> [GOAL OF THE EXERCISE] If a line in the listing below includes the string "Group", pull it out.

PROVIDED RECORDS below:

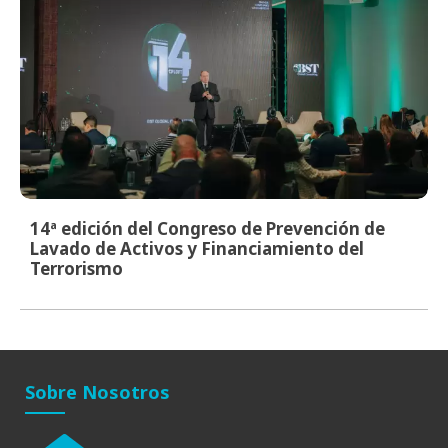
14ª edición del Congreso de Prevención de
Lavado de Activos y Financiamiento del
Terrorismo
Sobre Nosotros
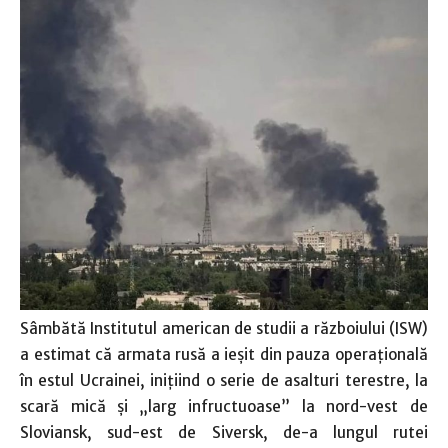
Sâmbătă Institutul american de studii a războiului (ISW)
a estimat că armata rusă a ieşit din pauza operaţională
în estul Ucrainei, iniţiind o serie de asalturi terestre, la
scară mică şi „larg infructuoase” la nord-vest de
Sloviansk, sud-est de Siversk, de-a lungul rutei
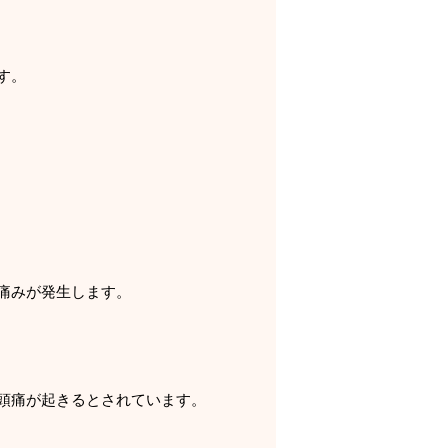
す。
痛みが発生します。
頭痛が起きるとされています。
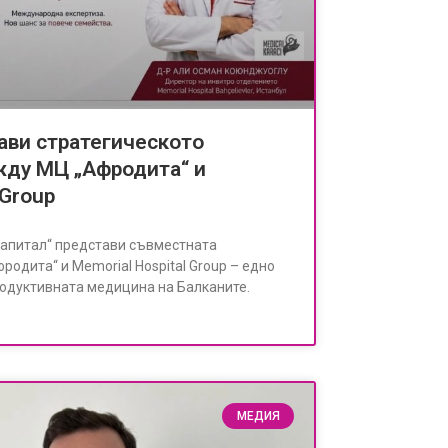
ави стратегическото
жду МЦ „Афродита“ и
 Group
Капитал“ представи съвместната
одита“ и Memorial Hospital Group – едно
одуктивната медицина на Балканите.
МЕДИЯ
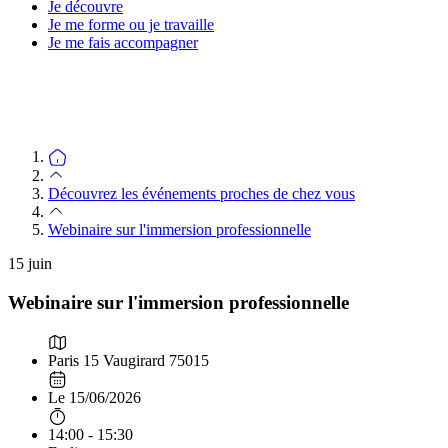
Je découvre
Je me forme ou je travaille
Je me fais accompagner
Découvrez les événements proches de chez vous
Webinaire sur l'immersion professionnelle
15
juin
Webinaire sur l'immersion professionnelle
Paris 15 Vaugirard 75015
Le 15/06/2026
14:00 - 15:30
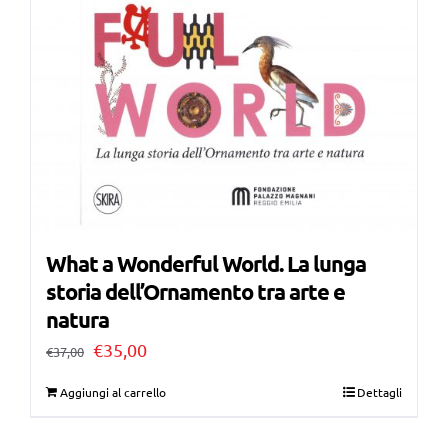
What a Wonderful World. La lunga
storia dell’Ornamento tra arte e
natura
Il
Il
€
35,00
€
37,00
prezzo
prezzo
Aggiungi al carrello
Dettagli
originale
attuale
era:
è:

End of PROVIDED RECORDS.

> [EXERCISE ANSWER]
 Group
одита“ и Memorial Hospital Group – едно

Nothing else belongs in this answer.